> EXERCISE DIRECTIONS:
Wherever the word "podrán" appears in a line of the data, that line should be copied.
━━ AVAILABLE DATA
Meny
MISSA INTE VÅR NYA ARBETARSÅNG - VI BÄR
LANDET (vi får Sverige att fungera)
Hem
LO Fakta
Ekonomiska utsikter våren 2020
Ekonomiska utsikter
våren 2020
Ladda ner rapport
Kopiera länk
━━━━
━━ AVAILABLE DATA
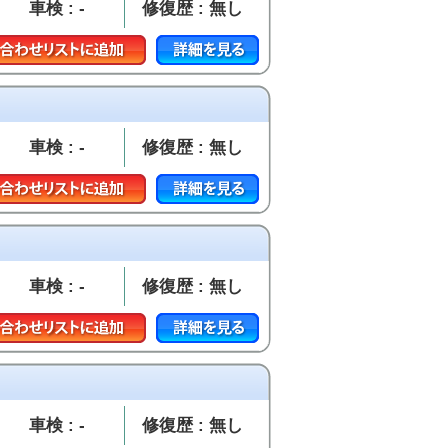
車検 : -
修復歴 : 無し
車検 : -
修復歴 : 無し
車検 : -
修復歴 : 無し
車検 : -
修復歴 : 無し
━━━━
━━ AVAILABLE DATA
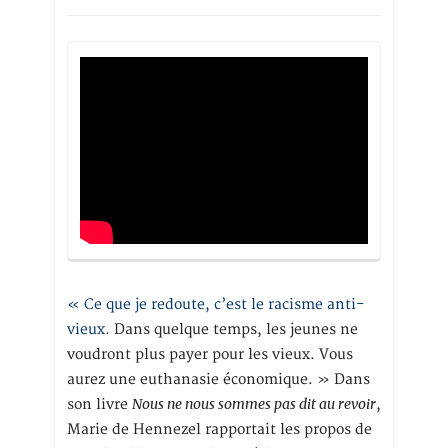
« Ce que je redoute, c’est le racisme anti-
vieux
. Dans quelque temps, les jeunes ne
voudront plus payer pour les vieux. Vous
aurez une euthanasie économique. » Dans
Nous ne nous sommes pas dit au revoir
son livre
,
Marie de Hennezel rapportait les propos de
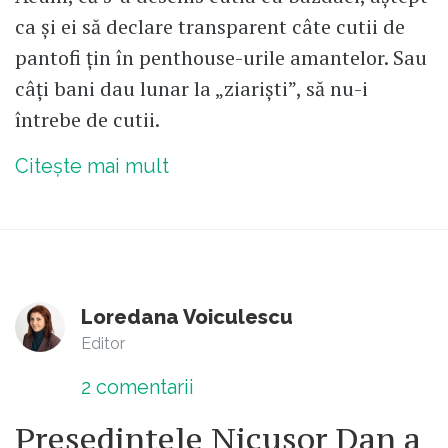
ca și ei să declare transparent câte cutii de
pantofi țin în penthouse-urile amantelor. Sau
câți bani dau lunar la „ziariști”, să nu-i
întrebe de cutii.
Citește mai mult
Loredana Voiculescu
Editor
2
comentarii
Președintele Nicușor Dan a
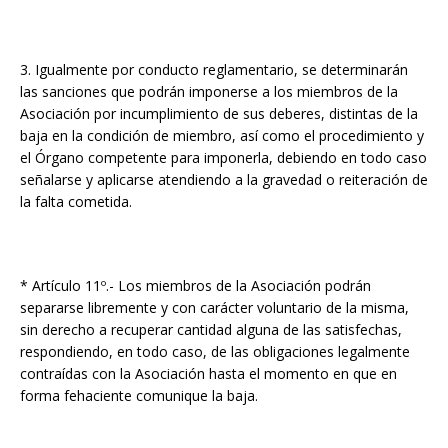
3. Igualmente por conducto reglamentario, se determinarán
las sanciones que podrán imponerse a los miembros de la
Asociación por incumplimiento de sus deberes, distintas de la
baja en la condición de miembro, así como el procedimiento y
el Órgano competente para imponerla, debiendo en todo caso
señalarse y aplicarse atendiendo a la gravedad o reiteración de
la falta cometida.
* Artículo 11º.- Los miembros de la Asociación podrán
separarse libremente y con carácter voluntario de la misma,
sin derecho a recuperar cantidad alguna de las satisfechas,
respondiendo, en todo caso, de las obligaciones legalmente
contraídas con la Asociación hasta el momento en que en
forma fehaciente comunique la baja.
━━━━
> ANSWER BOX:
las sanciones que podrán imponerse a los miembros de la
* Artículo 11º.- Los miembros de la Asociación podrán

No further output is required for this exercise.